To ensure the reliability of the experiment, the process would need to be replicated twice more to validate the results, adding additional days to the process.
"By pairing the magnet lab's expertise in high-field research with Scripps' expertise in protein dynamics and drug development, we can create a kind of map that shows where drugs bind to the surface of proteins," said Alan Marshall, director of the lab's Ion Cyclotron Resonance (ICR) program and the Kasha Professor of Chemistry and Biochemistry at FSU.
"We can do that because our technology is the best way to generate highly accurate pictures of tiny amounts of protein molecules."
The paper published in Analytical Chemistry lays out the results of research to improve the technical aspects of the experiment. By utilising the high-field ICR magnet and its powerful spectrometer, coupled with a sample preparation robot, the scientists were able to extract data that show how the drug alters the dynamics of the receptor upon binding.
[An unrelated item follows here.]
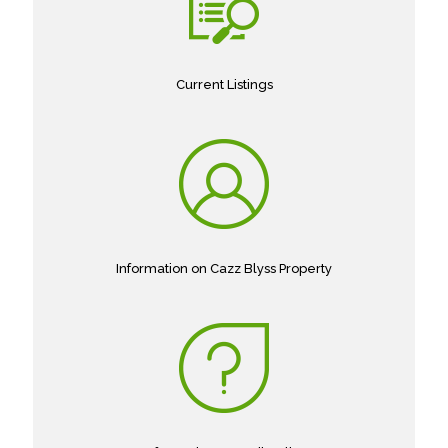
Current Listings
Information on Cazz Blyss Property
This application of the experiment can measure changes in a fraction of the time and show those changes over time.
"This research is important because it gives us a new and very powerful way to probe the interaction between drugs and proteins," said Patrick Griffin, professor of biochemistry and head of drug discovery at Scripps Florida.
"Because we've now solved many of the technical problems, this technique is sure to play an even larger role in understanding the mechanism of action of many classes of drugs."
Now that the data acquisition has been automated, the next step is automating the data analysis. The amount of data generated by the magnet's high-test mass spectrometer is staggering: 1 million data points every second.
To analyse the data by hand would take a month. With automated software being developed at the magnet lab, the analysis will take just a few minutes.